DDS pays for its brokerless freedom with discovery overhead. The Simple Participant Discovery Protocol (SPDP) announces each participant, typically over multicast, and then the Simple Endpoint Discovery Protocol (SEDP) exchanges the full list of readers and writers so participants can match compatible endpoints by topic and QoS. The traffic and memory cost of this handshake grows roughly with the square of the participant count, because every participant must learn about every other one. This DDS discovery overhead is the single most common reason large ROS 2 fleets stall — the discovery storm can saturate links before any application data flows. Vendors mitigate it with discovery servers and static discovery, but the underlying N-to-N matching remains.

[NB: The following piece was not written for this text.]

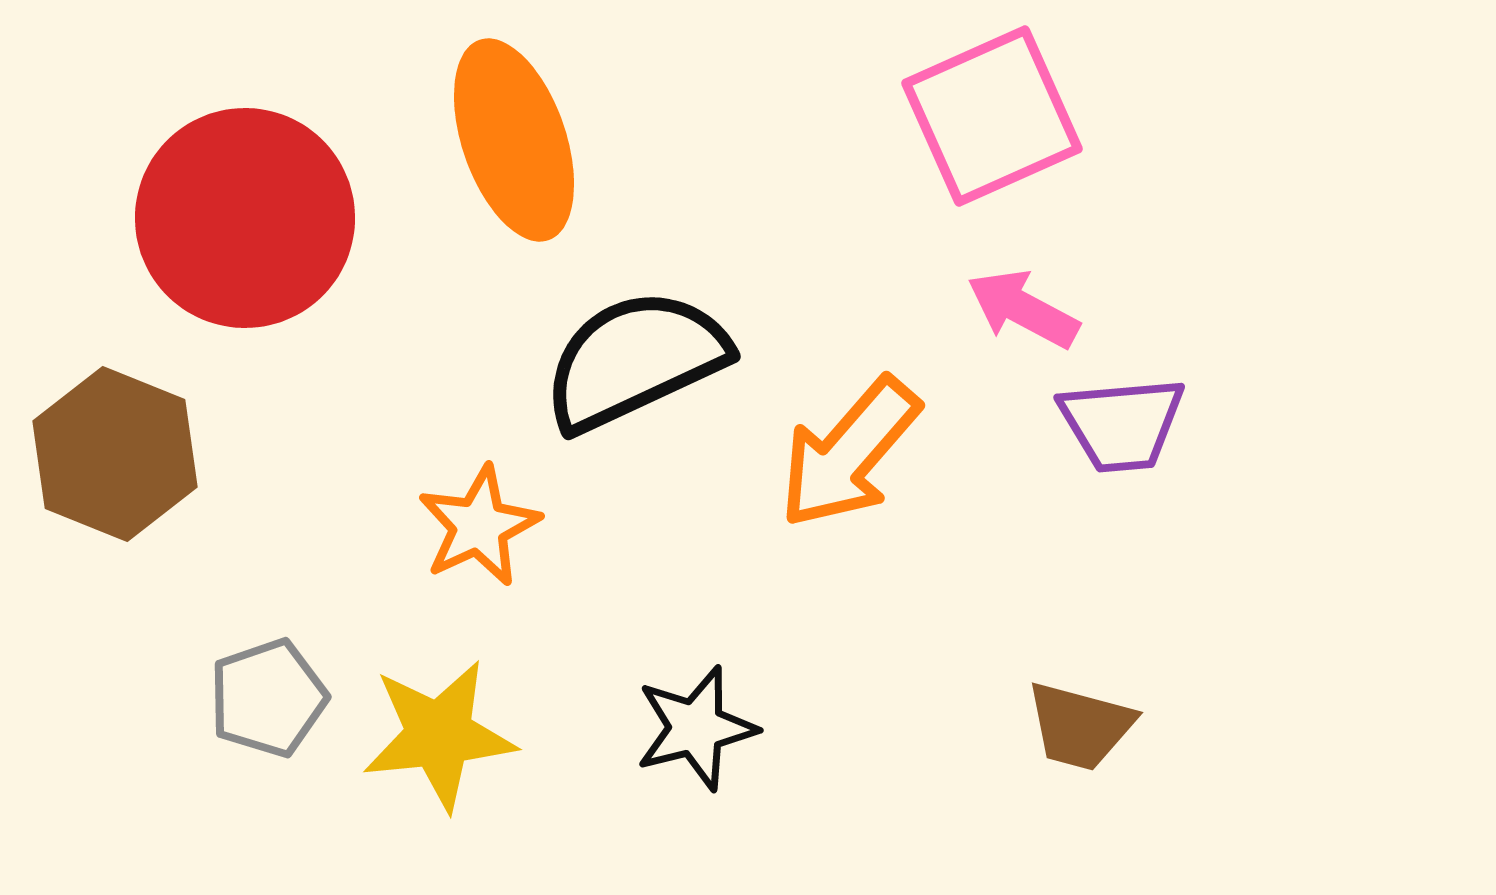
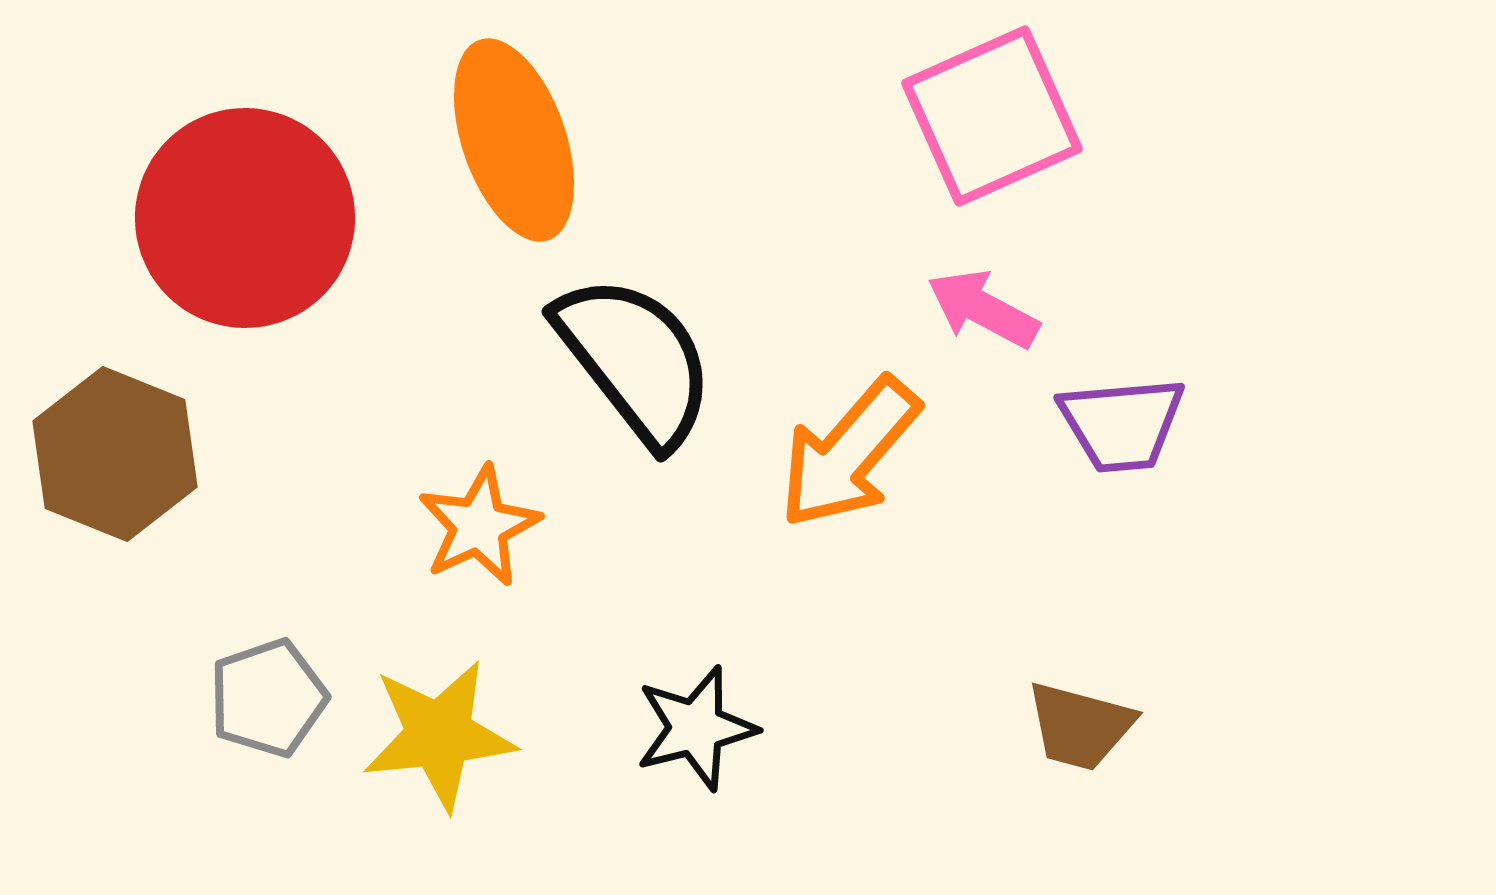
pink arrow: moved 40 px left
black semicircle: rotated 77 degrees clockwise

Zenoh takes a middle path called scouting plus gossip. Peers scout for each other (often via multicast on a LAN), and routers gossip subscription and query state so that the network only propagates the routing information that is actually needed. The result is discovery that scales closer to the number of distinct resources than to the square of the participant count, which is why Zenoh tends to stay calm where DDS gets loud as node counts climb. The mechanism matters: because routers aggregate and summarize subscription interest, a peer joining a large network does not have to learn every other peer’s endpoints — it learns the routing toward the resources it actually cares about. That aggregation is the structural difference from DDS, where the absence of any aggregation point forces full N-to-N endpoint knowledge. In practice this is the difference between a discovery cost you can bound by your number of distinct topics and one that grows with the square of how many processes you run.

Transports: TCP, UDP, shared memory, and QUIC

MQTT runs over TCP, with MQTT-SN and other variants for UDP-style and constrained links, plus WebSockets for browser reach. The reliability comes from TCP plus MQTT’s own QoS 0/1/2 acknowledgment levels.

DDS over RTPS is UDP-first, using multicast for discovery and for fan-out to many readers, which is efficient on a wired LAN but problematic on Wi-Fi where multicast is unreliable and slow. High-end DDS implementations add a shared-memory transport so two processes on the same machine skip the network stack entirely — a big win for on-robot inter-process communication of camera and lidar frames. That shared-memory path is genuinely important for robotics: a depth camera producing hundreds of megabytes per second to a perception node on the same compute module cannot afford to serialize and copy through the kernel network stack, so zero-copy shared memory is the difference between a viable and an unviable on-robot pipeline. Both DDS and Zenoh offer this; MQTT, being broker-mediated, does not, which is one more reason it lives at the telemetry layer rather than the sensor-processing layer.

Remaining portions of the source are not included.